There is nothing more jarring to experienced book designers than a badly laid out book. Those tight margins; the restricted inter-line spacing (leading); or the unfortunate use of Calibri or some unsightly free typeface. Sigh ...
Timeless book design
Elegance of design – both of type itself and of the page – remains as pleasing to the eye as it did to the very first book printers half a millennium ago. Publishers know this, too, for badly designed books can be deeply unsatisfying to read: readers are less likely to purchase, finish and cherish their publications. There is a clear market imperative in really good design.
Surprisingly, aesthetically pleasing page design has changed barely at all. It was pretty much the same for printer/publishers such as Gutenberg (Germany, 1450s) or Caxton (England (1480s) as it is to discerning publishers and readers today. The cutting-edge fifteenth-century technology they used was very different, of course, with individual metal letterforms having to be placed manually and painstakingly, line by line, within wooden page-sized frames. Yet, the design principles were largely the same as they are today. Indeed, in recent decades page design theorists have analysed some of those very first printed books to reveal the secrets of their longevity and their elegance.
Technologies of text
Today, typesetters are blessed with some remarkable software.
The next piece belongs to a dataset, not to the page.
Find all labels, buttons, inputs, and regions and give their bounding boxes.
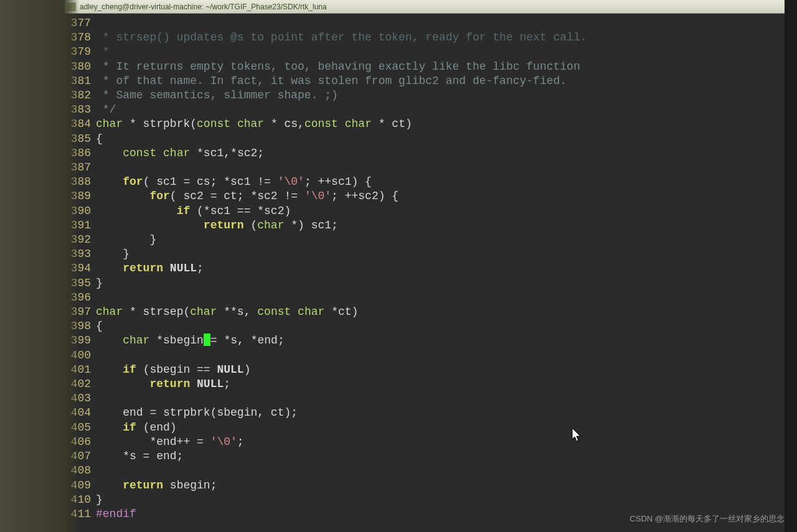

Over the last forty years even inexpensive word processors such as Microsoft’s ubiquitous Word are endowed with wide-ranging functionality, enabling amateur and professional writers, editors, self-publishers and typesetters alike unprecedented power to manipulate book-length texts. Indeed, I often show my Publishing students how easy it can be to work with text of half a million words or more.
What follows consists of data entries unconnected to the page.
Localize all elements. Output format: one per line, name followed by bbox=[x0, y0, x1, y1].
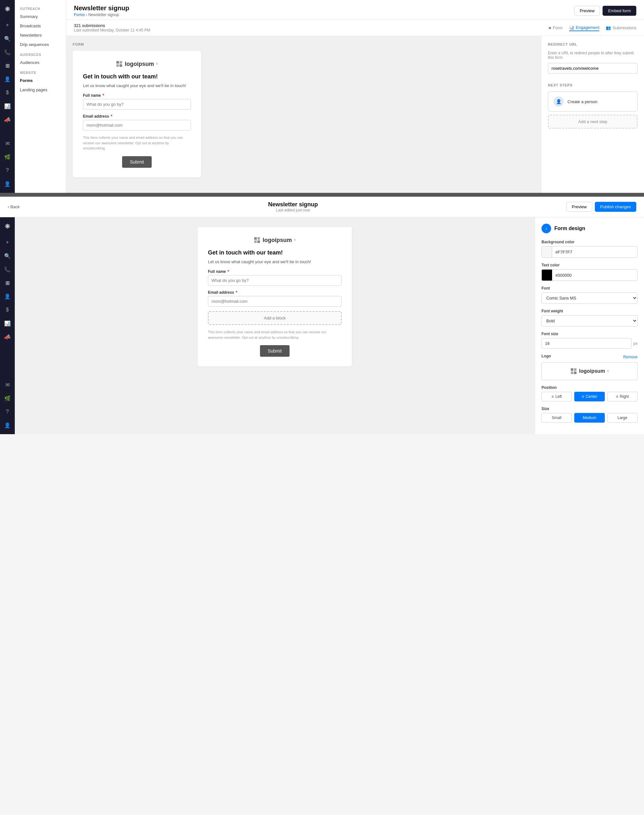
email-input[interactable] bbox=[83, 120, 191, 130]
sidebar-item-broadcasts[interactable]: Broadcasts bbox=[15, 21, 66, 31]
sidebar-icons: ❋ + 🔍 📞 ⊞ 👤 $ 📊 📣 ✉ 🌿 ? 👤 bbox=[0, 0, 15, 193]
position-left-button[interactable]: ≡ Left bbox=[541, 392, 572, 401]
submissions-count: 321 submissions bbox=[74, 23, 150, 28]
search-icon[interactable]: 🔍 bbox=[2, 33, 13, 44]
s2-person-icon[interactable]: 👤 bbox=[2, 291, 13, 302]
svg-rect-11 bbox=[574, 372, 577, 374]
logo-design-section: Logo Remove logoipsum ® bbox=[541, 354, 638, 380]
svg-rect-8 bbox=[571, 368, 573, 371]
size-medium-button[interactable]: Medium bbox=[574, 413, 604, 423]
create-person-card[interactable]: 👤 Create a person bbox=[548, 92, 638, 112]
text-color-section: Text color #000000 bbox=[541, 263, 638, 281]
svg-rect-4 bbox=[254, 237, 257, 240]
s2-avatar-icon[interactable]: 👤 bbox=[2, 420, 13, 431]
font-size-input[interactable]: 16 bbox=[541, 338, 632, 349]
email-required: * bbox=[111, 114, 112, 119]
position-center-button[interactable]: ≡ Center bbox=[574, 392, 604, 401]
bg-color-value[interactable]: #F7F7F7 bbox=[552, 247, 637, 257]
publish-changes-button[interactable]: Publish changes bbox=[595, 202, 636, 212]
logoipsum-icon bbox=[116, 60, 123, 67]
full-name-input[interactable] bbox=[83, 99, 191, 110]
s2-grid-icon[interactable]: ⊞ bbox=[2, 277, 13, 289]
avatar-icon[interactable]: 👤 bbox=[2, 178, 13, 190]
app-logo-icon[interactable]: ❋ bbox=[2, 3, 13, 15]
s2-help-icon[interactable]: ? bbox=[2, 406, 13, 417]
form-design-header: › Form design bbox=[541, 224, 638, 233]
logo-remove-button[interactable]: Remove bbox=[623, 355, 638, 359]
font-size-unit: px bbox=[633, 341, 638, 346]
redirect-url-input[interactable] bbox=[548, 63, 638, 74]
megaphone-icon[interactable]: 📣 bbox=[2, 114, 13, 125]
s2-full-name-input[interactable] bbox=[208, 275, 342, 286]
sidebar-item-forms[interactable]: Forms bbox=[15, 76, 66, 85]
help-icon[interactable]: ? bbox=[2, 164, 13, 176]
sidebar-item-summary[interactable]: Summary bbox=[15, 12, 66, 21]
font-weight-select[interactable]: Bold Normal Light bbox=[541, 315, 638, 326]
tab-form[interactable]: ■ Form bbox=[549, 25, 563, 31]
add-block-button[interactable]: Add a block bbox=[208, 311, 342, 325]
grid-icon[interactable]: ⊞ bbox=[2, 60, 13, 71]
s2-logoipsum-text: logoipsum bbox=[262, 237, 292, 244]
s2-submit-button[interactable]: Submit bbox=[260, 345, 290, 357]
position-right-label: Right bbox=[620, 394, 629, 399]
s2-email-required: * bbox=[236, 290, 238, 295]
dollar-icon[interactable]: $ bbox=[2, 87, 13, 98]
size-small-button[interactable]: Small bbox=[541, 413, 572, 423]
add-next-step-btn[interactable]: Add a next step bbox=[548, 115, 638, 129]
sidebar-item-newsletters[interactable]: Newsletters bbox=[15, 31, 66, 40]
font-size-section: Font size 16 px bbox=[541, 332, 638, 349]
size-large-button[interactable]: Large bbox=[607, 413, 638, 423]
breadcrumb: Forms › Newsletter signup bbox=[74, 12, 129, 17]
s2-leaf-icon[interactable]: 🌿 bbox=[2, 392, 13, 404]
text-color-value[interactable]: #000000 bbox=[552, 270, 637, 280]
form-design-arrow-icon: › bbox=[541, 224, 551, 233]
preview-button[interactable]: Preview bbox=[574, 6, 600, 16]
phone-icon[interactable]: 📞 bbox=[2, 46, 13, 58]
logo-section-header: Logo Remove bbox=[541, 354, 638, 360]
s2-mail-icon[interactable]: ✉ bbox=[2, 379, 13, 391]
s2-search-icon[interactable]: 🔍 bbox=[2, 250, 13, 262]
s2-email-label: Email address * bbox=[208, 290, 342, 295]
position-left-label: Left bbox=[555, 394, 562, 399]
sidebar-item-audiences[interactable]: Audiences bbox=[15, 58, 66, 67]
svg-rect-10 bbox=[571, 372, 573, 374]
logoipsum-text: logoipsum bbox=[125, 61, 154, 67]
stats-left: 321 submissions Last submitted Monday, O… bbox=[74, 23, 150, 32]
logo-trademark: ® bbox=[607, 369, 609, 373]
s2-add-icon[interactable]: + bbox=[2, 236, 13, 248]
svg-rect-7 bbox=[258, 241, 260, 243]
s2-megaphone-icon[interactable]: 📣 bbox=[2, 331, 13, 343]
leaf-icon[interactable]: 🌿 bbox=[2, 151, 13, 162]
main-content: Newsletter signup Forms › Newsletter sig… bbox=[66, 0, 644, 193]
s2-dollar-icon[interactable]: $ bbox=[2, 304, 13, 316]
screen2-title: Newsletter signup bbox=[268, 201, 318, 208]
s2-email-input[interactable] bbox=[208, 296, 342, 306]
s2-phone-icon[interactable]: 📞 bbox=[2, 263, 13, 275]
header-title-area: Newsletter signup Forms › Newsletter sig… bbox=[74, 5, 129, 17]
screen2-preview-button[interactable]: Preview bbox=[566, 202, 592, 212]
website-section-label: WEBSITE bbox=[15, 67, 66, 76]
sidebar-item-landing-pages[interactable]: Landing pages bbox=[15, 85, 66, 95]
next-steps-title: NEXT STEPS bbox=[548, 83, 638, 87]
screen2-header: ‹ Back Newsletter signup Last edited jus… bbox=[0, 197, 644, 217]
form-subtext: Let us know what caught your eye and we'… bbox=[83, 83, 191, 88]
breadcrumb-current: Newsletter signup bbox=[88, 12, 119, 17]
last-submitted-date: Last submitted Monday, October 11 4:45 P… bbox=[74, 28, 150, 32]
submit-button[interactable]: Submit bbox=[122, 156, 152, 168]
s2-chart-icon[interactable]: 📊 bbox=[2, 317, 13, 329]
breadcrumb-forms-link[interactable]: Forms bbox=[74, 12, 85, 17]
tab-engagement[interactable]: 📊 Engagement bbox=[569, 25, 600, 31]
embed-form-button[interactable]: Embed form bbox=[603, 6, 636, 16]
right-panel: REDIRECT URL Enter a URL to redirect peo… bbox=[541, 36, 644, 193]
add-icon[interactable]: + bbox=[2, 19, 13, 31]
person-icon[interactable]: 👤 bbox=[2, 73, 13, 85]
chart-icon[interactable]: 📊 bbox=[2, 100, 13, 112]
sidebar-item-drip[interactable]: Drip sequences bbox=[15, 40, 66, 49]
position-right-button[interactable]: ≡ Right bbox=[607, 392, 638, 401]
back-button[interactable]: ‹ Back bbox=[8, 204, 20, 209]
top-header: Newsletter signup Forms › Newsletter sig… bbox=[66, 0, 644, 20]
s2-app-logo-icon[interactable]: ❋ bbox=[2, 221, 13, 232]
font-select[interactable]: Comic Sans MS Arial Georgia Helvetica bbox=[541, 293, 638, 304]
mail-icon[interactable]: ✉ bbox=[2, 138, 13, 149]
tab-submissions[interactable]: 👥 Submissions bbox=[606, 25, 636, 31]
My book production career has seen everything from golfball typewriter, WordPerfect 5.1 and Ventura Publisher in the 1980s, to bromide CRC and film imagesetters in the 1990s, through to Quark and now InDesign in the 2020s, and lots more besides.
Modern software is immensely powerful, and experienced fingers can make it sing: the holy grails of perfect consistency, of quality assurance, of wonderfully precise spacing and typography, and ultimately of high-quality inexpensive typesetting are all within tantalisingly easy reach. The speed and efficiency would seem incomprehensible to those who felt that Linotype was state-of-the-art just half a century ago.
Clumsy hands beware!
There is a caveat, however – and it is a large one – namely, that improper or careless use by inexperienced hands can so easily wreak havoc on manuscripts. An ill-conceived ‘search and replace’ can introduce a thousand errors in the blink of an eye; the ‘local formatting’ buttons of bold or italic can introduce a messiness and muddle of code that can be horrendous to fix; text can be ruined; and more errors introduced than corrected via on-screen editing in the wrong hands.
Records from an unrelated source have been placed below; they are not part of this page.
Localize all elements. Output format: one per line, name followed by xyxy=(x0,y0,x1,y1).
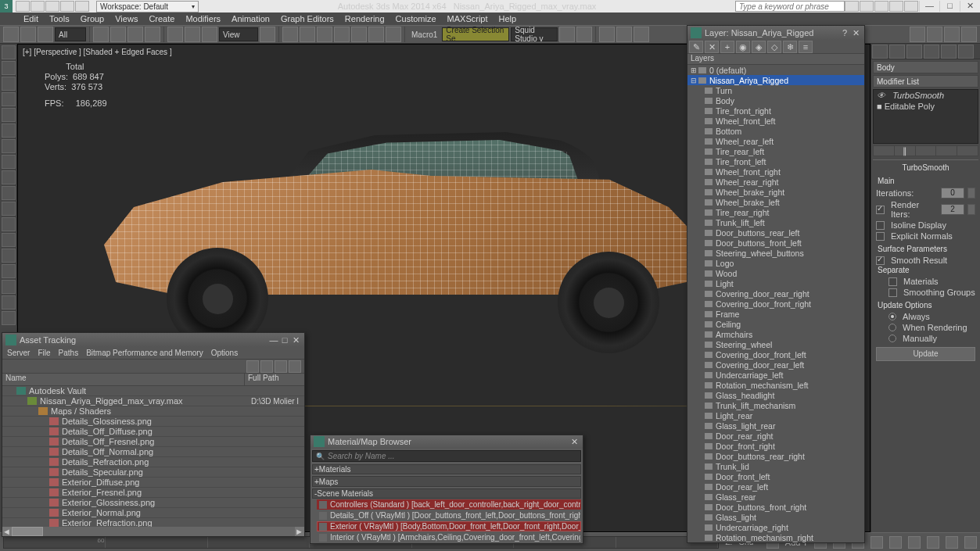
ly-list[interactable]: ⊞0 (default)⊟Nissan_Ariya_RiggedTurnBody… xyxy=(687,65,864,542)
tb-rendersetup[interactable] xyxy=(910,27,925,42)
menu-help[interactable]: Help xyxy=(499,14,517,23)
at-row[interactable]: Autodesk Vault xyxy=(2,386,304,396)
tb-manip[interactable] xyxy=(282,27,298,42)
ly-item[interactable]: Wheel_brake_right xyxy=(687,187,864,197)
ly-item[interactable]: Ceiling xyxy=(687,319,864,329)
ly-item[interactable]: Frame xyxy=(687,309,864,319)
menu-views[interactable]: Views xyxy=(115,14,138,23)
ly-item[interactable]: Wheel_brake_left xyxy=(687,197,864,207)
lt-3[interactable] xyxy=(2,77,16,91)
ly-item[interactable]: Wood xyxy=(687,268,864,278)
tb-save[interactable] xyxy=(45,1,59,12)
menu-maxscript[interactable]: MAXScript xyxy=(447,14,488,23)
lt-5[interactable] xyxy=(2,108,16,122)
at-tb2[interactable] xyxy=(260,360,273,373)
stack-show[interactable]: ∥ xyxy=(895,146,916,156)
tb-align[interactable] xyxy=(386,27,401,42)
smooth-check[interactable] xyxy=(876,256,885,265)
render-iters-check[interactable] xyxy=(876,206,885,214)
at-row[interactable]: Details_Off_Fresnel.png xyxy=(2,437,304,447)
tb-pivot[interactable] xyxy=(260,27,275,42)
layers-window[interactable]: Layer: Nissan_Ariya_Rigged?✕ ✎ ✕ + ◉ ◈ ◇… xyxy=(687,25,865,543)
menu-create[interactable]: Create xyxy=(149,14,174,23)
at-list[interactable]: Autodesk VaultNissan_Ariya_Rigged_max_vr… xyxy=(2,386,304,527)
tb-selobj[interactable] xyxy=(93,27,109,42)
lt-10[interactable] xyxy=(2,186,16,200)
ly-item[interactable]: Rotation_mechanism_right xyxy=(687,532,864,542)
at-hdr-name[interactable]: Name xyxy=(2,374,245,385)
mb-item[interactable]: Exterior ( VRayMtl ) [Body,Bottom,Door_f… xyxy=(317,521,581,531)
ly-close[interactable]: ✕ xyxy=(850,28,861,38)
ly-item[interactable]: Glass_light xyxy=(687,512,864,522)
mb-cat-scene[interactable]: Scene Materials xyxy=(312,488,581,499)
at-menu-bitmap[interactable]: Bitmap Performance and Memory xyxy=(86,349,203,357)
ly-more[interactable]: ≡ xyxy=(799,41,813,53)
at-row[interactable]: Exterior_Glossiness.png xyxy=(2,498,304,508)
ref-coord[interactable]: View xyxy=(219,27,258,41)
tb-render1[interactable] xyxy=(634,27,649,42)
tab-motion[interactable] xyxy=(924,45,939,59)
lt-2[interactable] xyxy=(2,61,16,75)
tb-renderframe[interactable] xyxy=(927,27,942,42)
ly-item[interactable]: Covering_door_rear_left xyxy=(687,360,864,370)
ly-item[interactable]: Undercarriage_left xyxy=(687,370,864,380)
ly-del[interactable]: ✕ xyxy=(705,41,719,53)
ly-item[interactable]: Body xyxy=(687,95,864,106)
lt-7[interactable] xyxy=(2,139,16,153)
ly-item[interactable]: Light_rear xyxy=(687,410,864,420)
ly-item[interactable]: Wheel_rear_left xyxy=(687,136,864,146)
named-sel[interactable]: Create Selection Se xyxy=(442,27,509,41)
iterations-spinner[interactable] xyxy=(967,188,975,199)
tb-angle[interactable] xyxy=(317,27,332,42)
ly-item[interactable]: Door_buttons_front_right xyxy=(687,502,864,512)
ly-item[interactable]: Glass_rear xyxy=(687,492,864,502)
stack-pin[interactable] xyxy=(874,146,895,156)
asset-tracking-window[interactable]: Asset Tracking—□✕ Server File Paths Bitm… xyxy=(2,332,305,537)
tb-new[interactable] xyxy=(16,1,30,12)
at-row[interactable]: Exterior_Normal.png xyxy=(2,508,304,518)
at-row[interactable]: Maps / Shaders xyxy=(2,406,304,417)
render-iters-spinner[interactable] xyxy=(967,204,975,215)
tb-help3[interactable] xyxy=(874,1,888,12)
ly-item[interactable]: Armchairs xyxy=(687,329,864,339)
tb-spinner[interactable] xyxy=(351,27,367,42)
at-row[interactable]: Details_Specular.png xyxy=(2,467,304,478)
tb-redo[interactable] xyxy=(75,1,89,12)
ly-selected[interactable]: ⊟Nissan_Ariya_Rigged xyxy=(687,75,864,85)
ly-add[interactable]: + xyxy=(720,41,734,53)
menu-modifiers[interactable]: Modifiers xyxy=(185,14,221,23)
lt-11[interactable] xyxy=(2,202,16,216)
ly-new[interactable]: ✎ xyxy=(689,41,703,53)
tb-curve[interactable] xyxy=(576,27,592,42)
ly-item[interactable]: Wheel_rear_right xyxy=(687,177,864,187)
play-next[interactable] xyxy=(871,536,883,549)
ly-item[interactable]: Tire_front_left xyxy=(687,156,864,166)
tab-hierarchy[interactable] xyxy=(906,45,922,59)
mb-search[interactable]: Search by Name ... xyxy=(312,450,581,462)
tb-layers[interactable] xyxy=(559,27,575,42)
lt-1[interactable] xyxy=(2,45,16,59)
ly-item[interactable]: Trunk_lid xyxy=(687,461,864,471)
tab-modify[interactable] xyxy=(889,45,905,59)
ly-item[interactable]: Wheel_front_left xyxy=(687,116,864,126)
lt-6[interactable] xyxy=(2,123,16,138)
at-row[interactable]: Details_Off_Diffuse.png xyxy=(2,427,304,437)
at-menu-paths[interactable]: Paths xyxy=(59,349,79,357)
at-row[interactable]: Details_Off_Normal.png xyxy=(2,447,304,457)
nav-3[interactable] xyxy=(946,536,958,549)
ly-item[interactable]: Door_rear_right xyxy=(687,431,864,441)
ly-item[interactable]: Door_front_right xyxy=(687,441,864,451)
modifier-stack[interactable]: 👁 TurboSmooth ■ Editable Poly xyxy=(873,89,978,144)
ly-sel[interactable]: ◉ xyxy=(736,41,750,53)
app-logo[interactable]: 3 xyxy=(0,0,13,13)
window-min[interactable]: — xyxy=(919,1,939,12)
ly-freeze[interactable]: ❄ xyxy=(783,41,797,53)
renderer-sel[interactable]: Squid Studio v xyxy=(511,27,558,41)
tb-help5[interactable] xyxy=(904,1,918,12)
rollout-turbosmooth[interactable]: TurboSmooth xyxy=(873,159,978,174)
at-row[interactable]: Exterior_Diffuse.png xyxy=(2,478,304,488)
ly-item[interactable]: Glass_headlight xyxy=(687,390,864,400)
manually-radio[interactable] xyxy=(888,335,896,342)
stack-unique[interactable] xyxy=(916,146,937,156)
ly-item[interactable]: Steering_wheel_buttons xyxy=(687,248,864,258)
A subtle synthesis of ancient and modern
Like page design, editorial principles remain timeless, with the work of experienced editors and proofreaders being invaluable to the quality of the book and to the reputation of the publisher. In both spheres – editorial and typesetting – the true modern way is to synthesize the ancient and the modern, subtly, carefully and deferentially.
Modern tech is marvellous, as are the time-honoured principles of great design and editorial care. If typesetters use a synthesis of both, then truly beautiful, timeless books can result.